Transactions on Additive Manufacturing Meets Medicine

Additive manufacturing enables the production of personalised, programmable-release polypills, which may help address polypharmacy and poor medication adherence. However, this requires feedstock materials that can meet printability requirements, dosing accuracy, and tailored dissolution behaviour simultaneously. The PERaME (Personalised Adaptive Medicine) project aims to develop feedstock filaments for 3D printing capsule shells that can be filled with powder or granulated drug formulations.

This study aimed to evaluate how tablet geometry, specifically wall thickness, diameter, and layer height, governs dissolution behaviour using hypromellose acetate succinate as the feedstock material.
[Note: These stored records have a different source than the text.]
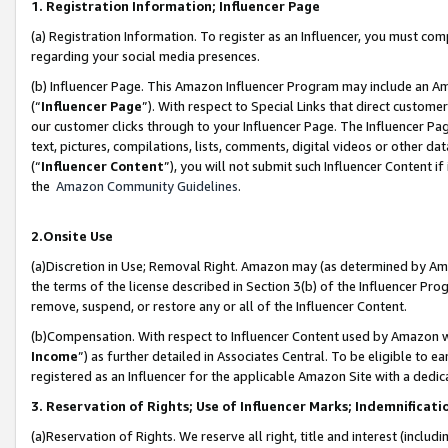
1. Registration Information; Influencer Page
(a) Registration Information. To register as an Influencer, you must co
regarding your social media presences.
(b) Influencer Page. This Amazon Influencer Program may include an A
(“
Influencer Page
”). With respect to Special Links that direct custom
our customer clicks through to your Influencer Page. The Influencer Pag
text, pictures, compilations, lists, comments, digital videos or other
(“
Influencer Content
”), you will not submit such Influencer Content if
the
Amazon Community Guidelines
.
2.Onsite Use
(a)Discretion in Use; Removal Right. Amazon may (as determined by Amazo
the terms of the license described in Section 3(b) of the Influencer Prog
remove, suspend, or restore any or all of the Influencer Content.
(b)Compensation. With respect to Influencer Content used by Amazon wi
Income
”) as further detailed in Associates Central. To be eligible t
registered as an Influencer for the applicable Amazon Site with a dedic
3. Reservation of Rights; Use of Influencer Marks; Indemnificati
(a)Reservation of Rights. We reserve all right, title and interest (includ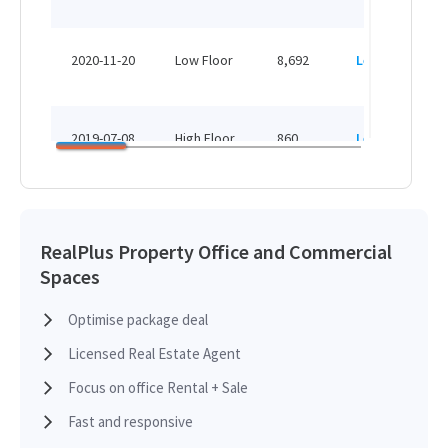
2020-11-20
Low Floor
8,692
Leased
2019-07-08
High Floor
860
Leased
2019-02-11
High Floor
3,100
Leased
RealPlus Property Office and Commercial
Spaces
2018-12-10
Mid Floor
12,221
Leased
Optimise package deal
Licensed Real Estate Agent
2018-07-11
Mid Floor
12,410
Leased
Focus on office Rental + Sale
Fast and responsive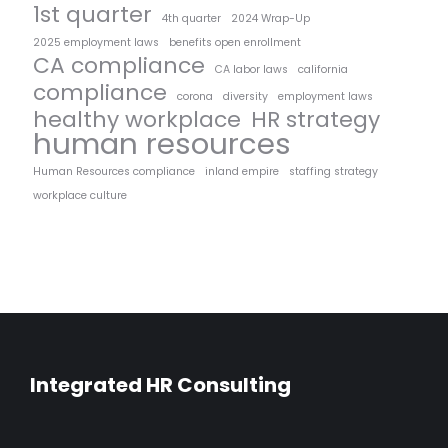
1st quarter
4th quarter
2024 Wrap-Up
2025 employment laws
benefits open enrollment
CA compliance
CA labor laws
california
compliance
corona
diversity
employment laws
healthy workplace
HR strategy
human resources
Human Resources compliance
inland empire
staffing strategy
workplace culture
Integrated HR Consulting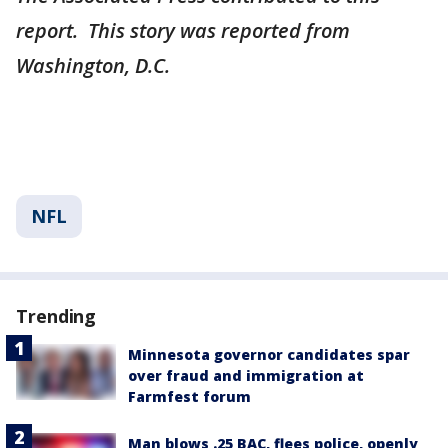
report. This story was reported from
Washington, D.C.
NFL
Trending
Minnesota governor candidates spar
over fraud and immigration at
Farmfest forum
Man blows .25 BAC, flees police, openly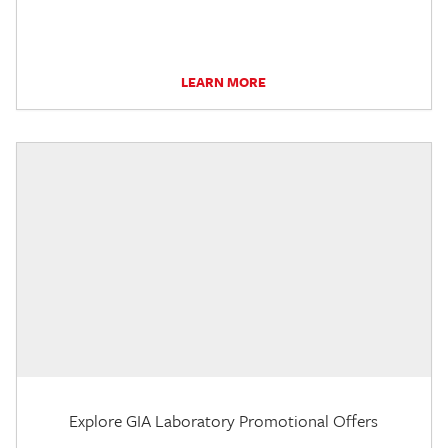
LEARN MORE
Explore GIA Laboratory Promotional Offers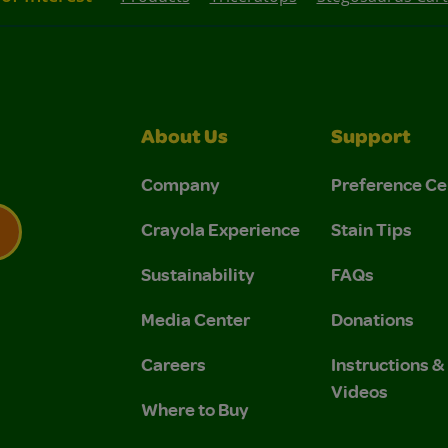
About Us
Support
Company
Preference Ce
Crayola Experience
Stain Tips
Sustainability
FAQs
 Privacy Policy.
 Use and Privacy Policy.
Media Center
Donations
Careers
Instructions 
Videos
Where to Buy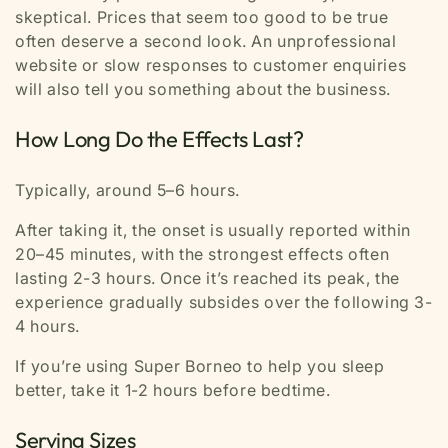
skeptical. Prices that seem too good to be true
often deserve a second look. An unprofessional
website or slow responses to customer enquiries
will also tell you something about the business.
How Long Do the Effects Last?
Typically, around 5–6 hours.
After taking it, the onset is usually reported within
20–45 minutes, with the strongest effects often
lasting 2-3 hours. Once it’s reached its peak, the
experience gradually subsides over the following 3-
4 hours.
If you’re using Super Borneo to help you sleep
better, take it 1-2 hours before bedtime.
Serving Sizes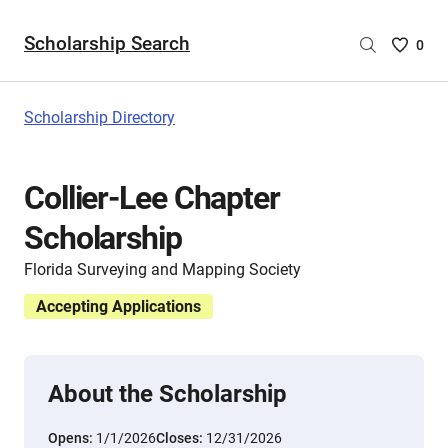
Scholarship Search
Saved
0
Scholar
List
-
Scholarship Directory
no
Scholar
are
Collier-Lee Chapter
selecte
Scholarship
Florida Surveying and Mapping Society
Accepting Applications
About the Scholarship
Opens:
1/1/2026
Closes:
12/31/2026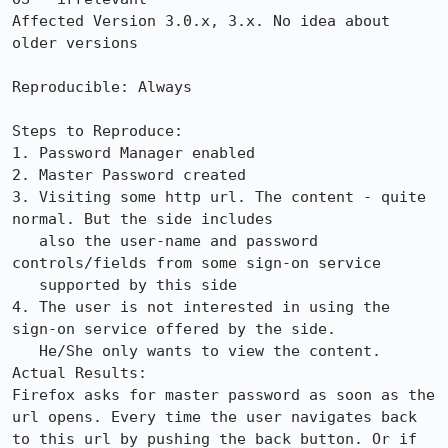
Affected Version 3.0.x, 3.x. No idea about 
older versions

Reproducible: Always

Steps to Reproduce:

1. Password Manager enabled

2. Master Password created

3. Visiting some http url. The content - quite 
normal. But the side includes 

   also the user-name and password 
controls/fields from some sign-on service

   supported by this side

4. The user is not interested in using the 
sign-on service offered by the side.

   He/She only wants to view the content. 

Actual Results:  

Firefox asks for master password as soon as the 
url opens. Every time the user navigates back 
to this url by pushing the back button. Or if 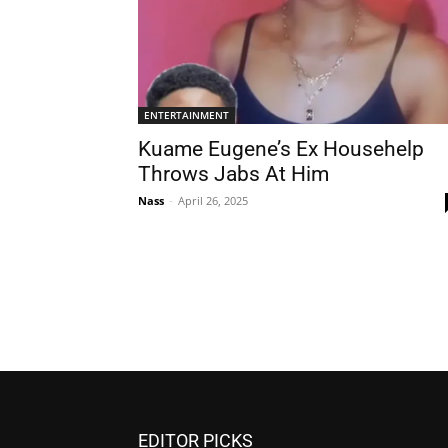
ENTERTAINMENT
Kuame Eugene’s Ex Househelp
Throws Jabs At Him
Nass
-
April 26, 2025
EDITOR PICKS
HPMCAS-based filaments were fabricated by hot melt extrusion and characterised for their thermal and mechanical properties. Of the three formulations tested, the formulation containing 20 wt% plasticiser demonstrated the most favourable feedability and printability characteristics. Dual-compartment tablet geometries were generated using FullControl GCode Designer and printed from this filament, with fluorescein sodium salt incorporated as a model drug surrogate. Sequential pH dissolution testing (HCl pH 1.2 followed by PBS pH 6.8) confirmed pH-dependent drug release behaviour in vitro.

Wall thickness was the main geometric factor affecting release rate, while diameter and layer height had comparatively little effect. These findings help define key design parameters for the PERaME platform. Subsequent investigations will extend this approach to immediate- and controlled-release formulations, to construct a reference database correlating geometry, material composition, and release kinetics, supporting future development of personalised oral dosage forms.